**Exercise aim**
Print, exactly as they stand, the lines below from the one that has "Kerler Chaves" to the one that has "mo manufactura o", inclusive, leaving out the pictures.

[Records contained in a dataset]
==*==
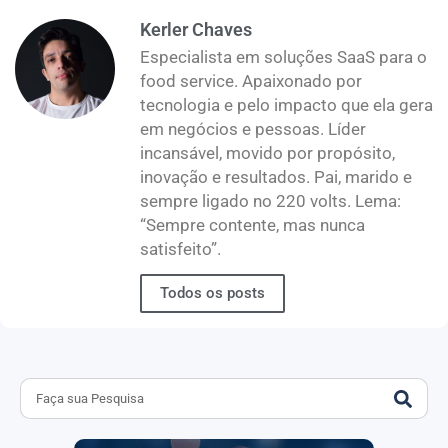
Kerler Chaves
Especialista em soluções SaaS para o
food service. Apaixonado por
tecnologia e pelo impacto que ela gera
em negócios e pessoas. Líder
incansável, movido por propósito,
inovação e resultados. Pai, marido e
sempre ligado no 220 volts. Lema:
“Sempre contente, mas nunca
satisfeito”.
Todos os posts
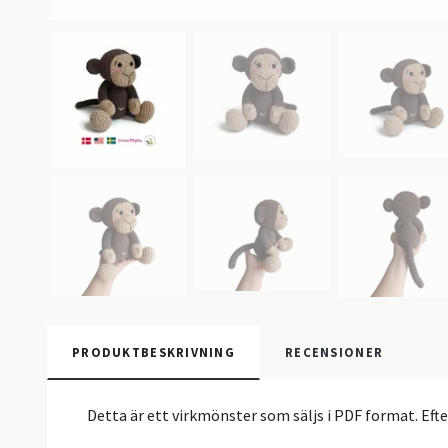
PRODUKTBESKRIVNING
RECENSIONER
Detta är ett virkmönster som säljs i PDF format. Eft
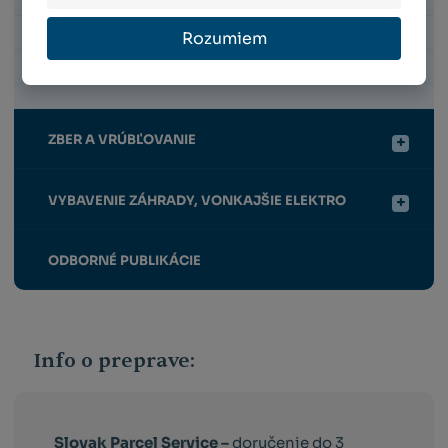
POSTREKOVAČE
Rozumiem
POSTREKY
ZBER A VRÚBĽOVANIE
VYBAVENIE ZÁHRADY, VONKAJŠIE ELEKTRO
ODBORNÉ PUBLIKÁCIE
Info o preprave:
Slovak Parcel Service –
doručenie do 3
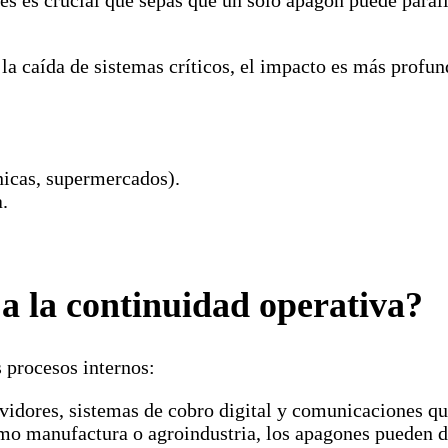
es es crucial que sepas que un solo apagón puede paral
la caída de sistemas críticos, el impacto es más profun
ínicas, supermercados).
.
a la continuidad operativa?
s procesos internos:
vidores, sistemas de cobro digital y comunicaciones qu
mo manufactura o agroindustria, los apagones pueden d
==*==
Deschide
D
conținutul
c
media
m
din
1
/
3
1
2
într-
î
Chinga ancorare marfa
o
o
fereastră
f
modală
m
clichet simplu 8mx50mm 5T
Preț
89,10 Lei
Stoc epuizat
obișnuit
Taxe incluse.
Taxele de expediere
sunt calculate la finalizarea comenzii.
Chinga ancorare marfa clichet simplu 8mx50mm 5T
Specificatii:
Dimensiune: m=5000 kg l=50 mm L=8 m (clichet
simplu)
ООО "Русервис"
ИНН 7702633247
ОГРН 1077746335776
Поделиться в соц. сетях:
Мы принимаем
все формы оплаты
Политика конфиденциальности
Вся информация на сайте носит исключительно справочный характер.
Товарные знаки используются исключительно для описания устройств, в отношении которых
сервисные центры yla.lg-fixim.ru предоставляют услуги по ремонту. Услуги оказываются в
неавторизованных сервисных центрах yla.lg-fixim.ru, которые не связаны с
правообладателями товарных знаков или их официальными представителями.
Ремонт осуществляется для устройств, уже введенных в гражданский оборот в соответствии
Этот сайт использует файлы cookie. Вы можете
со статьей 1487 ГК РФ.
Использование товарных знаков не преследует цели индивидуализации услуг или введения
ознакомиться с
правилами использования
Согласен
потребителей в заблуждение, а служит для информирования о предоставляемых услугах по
==*==
**Task output**
Kerler Chaves
Especialista em soluções SaaS para o
food service. Apaixonado por
tecnologia e pelo impacto que ela gera
em negócios e pessoas. Líder
incansável, movido por propósito,
inovação e resultados. Pai, marido e
sempre ligado no 220 volts. Lema:
“Sempre contente, mas nunca
satisfeito”.
Todos os posts
PRODUKTBESKRIVNING
RECENSIONER
Detta är ett virkmönster som säljs i PDF format. Eft
POSTREKOVAČE
Rozumiem
POSTREKY
ZBER A VRÚBĽOVANIE
VYBAVENIE ZÁHRADY, VONKAJŠIE ELEKTRO
ODBORNÉ PUBLIKÁCIE
Info o preprave:
Slovak Parcel Service –
doručenie do 3
es es crucial que sepas que un solo apagón puede paral
la caída de sistemas críticos, el impacto es más profun
ínicas, supermercados).
.
a la continuidad operativa?
s procesos internos:
vidores, sistemas de cobro digital y comunicaciones qu
mo manufactura o agroindustria, los apagones pueden d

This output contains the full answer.